Performance Optimization - 9.5 [Cluster] Redundancy-pattern fault tolerance

 

While performing the cluster operation, the fault tolerance must be considered. For the single machine operation, if the machine fails, the operation fails. For the cluster operation, however, the failure of only a few nodes may not affect the cluster to continue working.

To be fault tolerant, redundancy must be used. If, as the situations discussed in the previous sections, each node only holds the data of one zone, then the failure of any node will cause the data to be incomplete, thereby making it impossible to perform proper calculation.

The esProc server can store the data of multiple zones at the same time. When a node fails, if all zones can be found on the remaining nodes, then the calculation can still proceed. However, it will increase the amount of tasks executed by some nodes, and the overall computing performance may also decrease.

Still, we take four zones as an example, and let each node hold two zones as follows:

101: zone 1, 2; 102: zone 2, 3; 103: zone 3, 4; 104: zone 4, 1

Let’s examine the previous code:

A
1 [“192.168.0.101:8281”,“192.168.0.102:8281”,…, “192.168.0.104:8281”]
2 =file(“orders.ctx”:[1,2,3,4],A1)

If all nodes run normally, the file() function in A2 will take zone 1 on 101, take zone 2 on 102,…, and take zone 4 on 104 to constitute a cluster file. If 103 fails, resulting in the failure in searching zone 3 on 103, it will continue to search on 104. If zone 3 is still not found, it will turn back to 101 to search, and will eventually find and take zone 3 on 102, and then take zone 4 on 104. As a result, the four zones of this cluster file will be taken from 101, 102, 102, and 104 respectively, and 102 will execute the operation of two zones.

Such scheme using the data by multiple times to implement fault tolerance is called the redundancy-pattern fault tolerance.

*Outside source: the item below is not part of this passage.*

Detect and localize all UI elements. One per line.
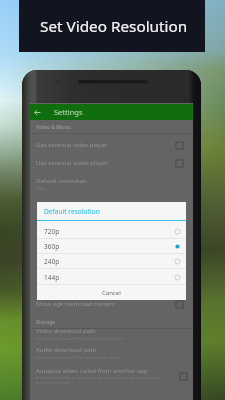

There is a problem here. According to our previous assumption that when each node holds only one zone, each zone of the multi-zone composite table of cluster can only correspond to unique node. But if there are redundant zones on the node, this correspondence is not unique. For example, we can take out four zones from 101, 102, 103 and 104 respectively, and we can also take the same zones from 104, 101, 102 and 103. For the single-table operation, how zones are distributed will not affect the calculation results, but for the multi-table association operation (like the homo-dimension tables association), a same zone distribution method is required to continue the operation, because zone 1 on 101 and zone 1 on 104 cannot be associated.

A
1 [“192.168.0.101:8281”,“192.168.0.102:8281”,…, “192.168.0.104:8281”]
2 =file(“A.ctx”:[1,2,3,4],A1)
3 =file(“B.ctx”,A2)

The file() function can generate a new cluster file according to the known zone distribution scheme of a certain cluster file, and A3 will adopt the same zone distribution as A2. In this way, the association calculation can be performed based on the constituted cluster table.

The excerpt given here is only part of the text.